We were listening to a research presentation about a rather obscure topic; one that I knew little about. The audience was mixed but interested, willing to put in some effort to listen and learn. The speaker took the podium with a smile and began in the classic manner — with an outline of what she was going to talk about. Mid-way through the presentation she took a light-hearted detour, with a joke that reinterpreted the topic in a way that brought in some laughter yet also allowed the non-experts to understand it more easily.

Classrooms by and large tend to be rather grim places. There are of course individual teachers and also entire institutions that try to create an atmosphere that is less heavy and where it’s possible to smile — maybe even laugh — during a class. So as we progress through our careers as students we end up taking everything — including ourselves — a bit too seriously. I’m not at all suggesting that learning is a laughing matter. On the contrary, it is serious business, and we need to treat it with the respect it deserves. But this does not mean the process of learning has to be joyless or without humour. While we may not have control over how much laughter there is in our classrooms, we can exercise some degree of influence over the way we handle things — whether it is a presentation or a group discussion or any other form of interaction.

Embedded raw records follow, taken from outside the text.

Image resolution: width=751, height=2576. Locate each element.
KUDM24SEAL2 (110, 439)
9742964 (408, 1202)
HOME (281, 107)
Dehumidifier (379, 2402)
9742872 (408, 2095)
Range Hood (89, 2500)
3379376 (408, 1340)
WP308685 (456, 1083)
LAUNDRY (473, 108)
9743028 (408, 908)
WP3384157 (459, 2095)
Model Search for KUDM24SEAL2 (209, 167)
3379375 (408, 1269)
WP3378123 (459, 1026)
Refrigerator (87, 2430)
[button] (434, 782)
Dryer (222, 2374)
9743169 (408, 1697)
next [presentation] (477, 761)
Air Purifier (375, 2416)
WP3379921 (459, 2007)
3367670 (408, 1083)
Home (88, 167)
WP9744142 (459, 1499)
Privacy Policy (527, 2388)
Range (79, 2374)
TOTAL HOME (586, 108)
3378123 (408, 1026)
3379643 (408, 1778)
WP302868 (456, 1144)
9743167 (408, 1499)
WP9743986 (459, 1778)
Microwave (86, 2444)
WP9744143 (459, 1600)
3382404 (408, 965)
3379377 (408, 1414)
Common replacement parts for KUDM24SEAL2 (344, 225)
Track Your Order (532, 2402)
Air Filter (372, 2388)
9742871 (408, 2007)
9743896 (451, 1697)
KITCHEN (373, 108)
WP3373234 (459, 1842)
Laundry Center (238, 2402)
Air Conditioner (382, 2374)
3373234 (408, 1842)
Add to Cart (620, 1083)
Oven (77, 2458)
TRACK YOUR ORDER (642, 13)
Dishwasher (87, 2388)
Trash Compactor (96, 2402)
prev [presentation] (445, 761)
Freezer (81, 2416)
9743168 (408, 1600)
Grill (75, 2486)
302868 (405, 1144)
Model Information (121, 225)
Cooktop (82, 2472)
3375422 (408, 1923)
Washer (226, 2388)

I’ve spoken earlier in this column about how important it is to use the opportunities we have to make presentations or engage in discussions in a college setting. We need to take these opportunities seriously — in the sense; we need to put in the work to do a good job. Where then does the humour come in?

As with the speaker described above, it helps to build rapport with the audience and create a bit of empathy. In this case, the young woman used humour to laugh at herself and released some of the tension she felt. And when the audience laughed with her, it also gave her the impetus and the energy to keep going. Throwing in some intelligent humour, something that is related to the topic in some way, not only provides a welcome break in a serious talk, it can also throw open a different perspective on the issue.

In discussions, too, humour can help liven what could otherwise be a dull — sometimes rehearsed exchange of ideas.

Using humour appropriately requires one to pay close attention to what is being said; it has to relate to the topic of discussion being discussed, and bring in something unexpected. Sometimes humour can be used to bring in people who are left out of the discussion, a way of nudging them gently into the group. It’s important, however, to distinguish between good-natured laughter and sarcasm or ridicule, and it’s important that the entire group recognises this difference too.

Otherwise it can be counterproductive, and alienate the shy group members even further. Of course, if everyone shared a sense of humour, they probably would not take offense! Clearly, having the ability to laugh at oneself, at the situation, and see things from an absurd angle is something we all need to cultivate — it goes beyond the ability to tell a joke, and certainly includes the ability to appreciate one, without taking things personally.

It is about developing what is often called “perspective,” recognising that a situation or a set of facts can be read in different ways, and sometimes, we need to refer to the big picture, and see things from a distance.

Much of this depends on the environment that a teacher creates in the classroom. How do students then intervene in a space where laughter and smiles are not allowed to enter? Of course, you can bring humour into the limited situations you do have control over — such as your own presentations or discussions. More importantly, you can retain humour in the way you look at things.

A sense of humour can help push learning in many ways. It allows us to see through the clutter and get to the essence of things. If you think about it, a joke is funny usually because it connects really unlikely things, in a way that seems absurd. But if you look closely, these connections have a truth to them, sometimes leading to an “aha!” moment that hours of staring at theory did not succeed in doing.